Just to be confusing, there is another way to calculate the results. Instead of using a frequentist apporach, you can use a Bayesian one. I’m not going to get too much into it, but here is how to calcuate the results (using 3% conversion rate as a prior):

# Load the Bayes package.
library(bayesAB)

# Enter the number of alternatives:
alternates <- 1

# hard code or pull and assign variable values.
control_users <- 20000
control_orders <- 600

alternate_users <- 20000
alternate_orders <- 700

# Create a dataframe the same way as the
# other two examples.
version <- c('A. Control',
'B. Alternate')

smpl_sze <- c(control_users,
alternate_users)

conv_rte <- c((control_orders/control_users),
(alternate_orders/alternate_users))

version_data <- data.frame(version, smpl_sze, conv_rte)

# new columns.
version_data$better_than_cntl <- NA version_data$better_than_b <- NA

# Note -
# if you don't want the
# probability to keep changing use
# set.seed(123)

i <- 1

# Loop through all of the variants.
while(i <= nrow(version_data)){

# Work through each variation
c <- 4 # Column
r <- 1 # Row

# Loop through version_data,
# since we have 1. version, 2. sample size,
# 3. conv. rate. Ex: if there is only one alternate,
# then there will be column 5 and 6 to work through.
while(c <= (4 + alternates)){

if(i == r){

# In this case you would be comparing a version to itself.
version_data[i, c] <- 'N/A'

} else{

# This is the Bayes calculation of successes of one
# variant versus another variant.
# All variants will be compared to each other.
null_binom <- rbinom(version_data[i, 'smpl_sze'],
1,
version_data[i, 'conv_rte'])
alt_binom <- rbinom(version_data[r, 'smpl_sze'],
1,
version_data[r, 'conv_rte'])

# The bayesTest will use priors of successes and failures
# (or just use 1 for each if the priors is unknown).
# The n_samples is the # of posterior samples to draw.
# 'bernoulli' is for binomial tests.
AB1 <- bayesTest(null_binom,
alt_binom,
priors = c('alpha' = 600, 'beta' = (20000-600)),
n_samples = 1e6,
distribution = 'bernoulli')

# This will retrieve the probability of A better than B.
version_data[i, c] <- as.character(percent(round(as.double(summary(AB1)\$probability), 2)))

}

c <- c + 1
r <- r + 1

}

i <- i + 1

}

version_data <- version_data %>%
dplyr::rename(Version = version,
Better Than Control = better_than_cntl,
Better Than Alternate = better_than_b) %>%
dplyr::select(Version,
Better Than Control,
Better Than Alternate)

# In this case, we are just using a table with the results.
# This is given as a table of probabilities.
knitr::kable(version_data,
caption = 'Bayesian Version Comparison - Conversion Rates')

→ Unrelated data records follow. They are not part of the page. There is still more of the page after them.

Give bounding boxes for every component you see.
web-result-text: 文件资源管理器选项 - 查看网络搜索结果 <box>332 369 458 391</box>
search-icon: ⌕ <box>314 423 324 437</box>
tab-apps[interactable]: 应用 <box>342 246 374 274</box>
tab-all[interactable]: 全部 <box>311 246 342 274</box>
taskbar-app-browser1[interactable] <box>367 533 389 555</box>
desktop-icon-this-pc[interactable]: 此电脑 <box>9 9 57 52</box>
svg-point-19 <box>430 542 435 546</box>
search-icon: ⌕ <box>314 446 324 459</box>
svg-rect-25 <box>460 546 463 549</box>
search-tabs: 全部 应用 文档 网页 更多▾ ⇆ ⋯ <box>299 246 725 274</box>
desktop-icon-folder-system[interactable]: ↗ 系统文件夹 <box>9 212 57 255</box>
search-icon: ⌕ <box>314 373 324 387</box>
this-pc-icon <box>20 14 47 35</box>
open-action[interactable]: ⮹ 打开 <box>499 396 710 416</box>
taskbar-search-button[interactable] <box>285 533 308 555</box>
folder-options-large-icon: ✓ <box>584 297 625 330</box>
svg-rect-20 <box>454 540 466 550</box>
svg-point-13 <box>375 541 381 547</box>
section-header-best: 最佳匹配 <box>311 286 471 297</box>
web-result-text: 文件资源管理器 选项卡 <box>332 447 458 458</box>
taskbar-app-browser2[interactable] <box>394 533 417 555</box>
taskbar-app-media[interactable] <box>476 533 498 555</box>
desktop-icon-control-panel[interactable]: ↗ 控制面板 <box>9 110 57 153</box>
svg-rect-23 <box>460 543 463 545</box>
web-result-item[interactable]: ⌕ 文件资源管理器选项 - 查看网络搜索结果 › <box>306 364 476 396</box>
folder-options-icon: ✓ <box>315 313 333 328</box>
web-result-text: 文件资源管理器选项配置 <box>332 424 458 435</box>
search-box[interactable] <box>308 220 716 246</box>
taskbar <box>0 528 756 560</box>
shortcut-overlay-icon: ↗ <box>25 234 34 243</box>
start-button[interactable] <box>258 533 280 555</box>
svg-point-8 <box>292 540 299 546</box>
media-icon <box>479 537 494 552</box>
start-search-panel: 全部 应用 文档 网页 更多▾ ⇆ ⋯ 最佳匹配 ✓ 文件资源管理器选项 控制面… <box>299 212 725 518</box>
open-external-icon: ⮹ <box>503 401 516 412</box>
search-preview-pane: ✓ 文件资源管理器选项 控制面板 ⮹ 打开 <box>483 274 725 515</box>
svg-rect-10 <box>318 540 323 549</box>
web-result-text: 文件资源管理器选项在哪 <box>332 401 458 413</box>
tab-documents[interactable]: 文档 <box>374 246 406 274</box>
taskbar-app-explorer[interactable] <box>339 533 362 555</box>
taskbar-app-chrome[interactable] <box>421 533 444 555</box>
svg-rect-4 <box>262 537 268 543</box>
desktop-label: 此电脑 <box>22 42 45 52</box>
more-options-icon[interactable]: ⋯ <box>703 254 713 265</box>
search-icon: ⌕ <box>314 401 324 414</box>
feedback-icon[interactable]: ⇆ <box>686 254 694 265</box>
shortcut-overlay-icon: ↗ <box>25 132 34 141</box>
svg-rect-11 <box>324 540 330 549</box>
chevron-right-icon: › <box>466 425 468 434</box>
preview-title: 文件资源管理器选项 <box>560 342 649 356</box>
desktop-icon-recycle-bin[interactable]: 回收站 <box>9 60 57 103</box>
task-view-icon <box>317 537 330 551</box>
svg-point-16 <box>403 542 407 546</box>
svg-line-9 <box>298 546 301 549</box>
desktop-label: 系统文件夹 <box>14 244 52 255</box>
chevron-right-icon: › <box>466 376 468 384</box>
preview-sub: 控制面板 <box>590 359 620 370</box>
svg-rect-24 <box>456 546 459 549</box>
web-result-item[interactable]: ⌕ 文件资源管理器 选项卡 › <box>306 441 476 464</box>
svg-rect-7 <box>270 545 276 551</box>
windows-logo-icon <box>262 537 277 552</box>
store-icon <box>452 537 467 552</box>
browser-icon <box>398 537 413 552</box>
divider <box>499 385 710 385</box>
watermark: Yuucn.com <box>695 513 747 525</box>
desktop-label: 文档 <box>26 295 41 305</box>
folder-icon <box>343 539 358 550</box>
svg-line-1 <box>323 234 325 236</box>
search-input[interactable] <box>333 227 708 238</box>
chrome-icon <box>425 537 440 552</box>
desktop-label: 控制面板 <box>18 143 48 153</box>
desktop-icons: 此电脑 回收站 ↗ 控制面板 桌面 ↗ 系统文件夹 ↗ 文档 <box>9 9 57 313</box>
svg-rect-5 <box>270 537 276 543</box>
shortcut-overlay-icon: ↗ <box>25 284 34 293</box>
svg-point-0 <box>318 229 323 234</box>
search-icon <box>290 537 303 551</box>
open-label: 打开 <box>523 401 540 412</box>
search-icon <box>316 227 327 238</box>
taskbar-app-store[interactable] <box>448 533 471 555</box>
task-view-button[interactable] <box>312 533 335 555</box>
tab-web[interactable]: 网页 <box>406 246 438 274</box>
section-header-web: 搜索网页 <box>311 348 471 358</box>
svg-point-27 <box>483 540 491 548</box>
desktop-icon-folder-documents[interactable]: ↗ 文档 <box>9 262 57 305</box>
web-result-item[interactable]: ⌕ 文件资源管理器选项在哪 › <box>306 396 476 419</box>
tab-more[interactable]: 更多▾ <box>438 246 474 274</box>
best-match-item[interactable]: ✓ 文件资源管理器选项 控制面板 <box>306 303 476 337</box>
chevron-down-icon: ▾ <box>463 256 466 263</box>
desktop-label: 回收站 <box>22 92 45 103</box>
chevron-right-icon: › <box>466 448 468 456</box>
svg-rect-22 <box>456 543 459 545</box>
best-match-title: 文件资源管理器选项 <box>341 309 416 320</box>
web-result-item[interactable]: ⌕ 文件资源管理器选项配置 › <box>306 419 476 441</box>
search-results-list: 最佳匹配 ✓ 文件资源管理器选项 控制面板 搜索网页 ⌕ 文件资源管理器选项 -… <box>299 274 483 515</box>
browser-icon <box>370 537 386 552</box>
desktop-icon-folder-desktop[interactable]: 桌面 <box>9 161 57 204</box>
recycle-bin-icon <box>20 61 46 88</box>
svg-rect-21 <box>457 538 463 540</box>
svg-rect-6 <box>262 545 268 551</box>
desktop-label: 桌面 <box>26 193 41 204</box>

Version Better Than Control Better Than Alternate
A. Control N/A 0%
B. Alternate 95.0% N/A

And for comparison, here is what the table looks like with a sample size of 1000, keeping the conversion rate the same:

Version Better Than Control Better Than Alternate
A. Control N/A 36.0%
B. Alternate 69.0% N/A

I really like getting into the data, programming and analysing the outcomes of A/B tests. As you can see, there are different ways of analysing A/B tests and displaying the results. There are different approaches to modeling the data, but they have similar outcomes.